**WHAT IS EXPECTED**
In the material below, find every line containing the string "that" and return it.

:: DATA SHOWN

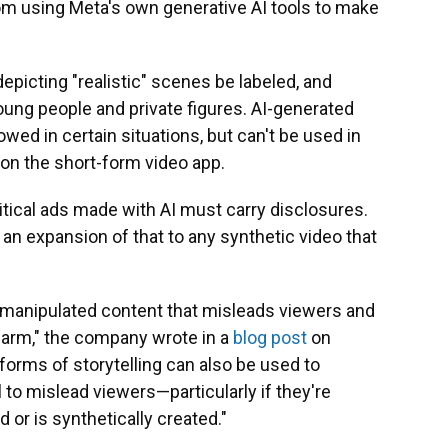
from using Meta's own generative AI tools to make
picting "realistic" scenes be labeled, and
ung people and private figures. AI-generated
owed in certain situations, but can't be used in
on the short-form video app.
ical ads made with AI must carry disclosures.
an expansion of that to any synthetic video that
y manipulated content that misleads viewers and
harm," the company wrote in a
blog post
on
orms of storytelling can also be used to
 to mislead viewers—particularly if they're
 or is synthetically created."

::::

**ANSWER SECTION**
an expansion of that to any synthetic video that
y manipulated content that misleads viewers and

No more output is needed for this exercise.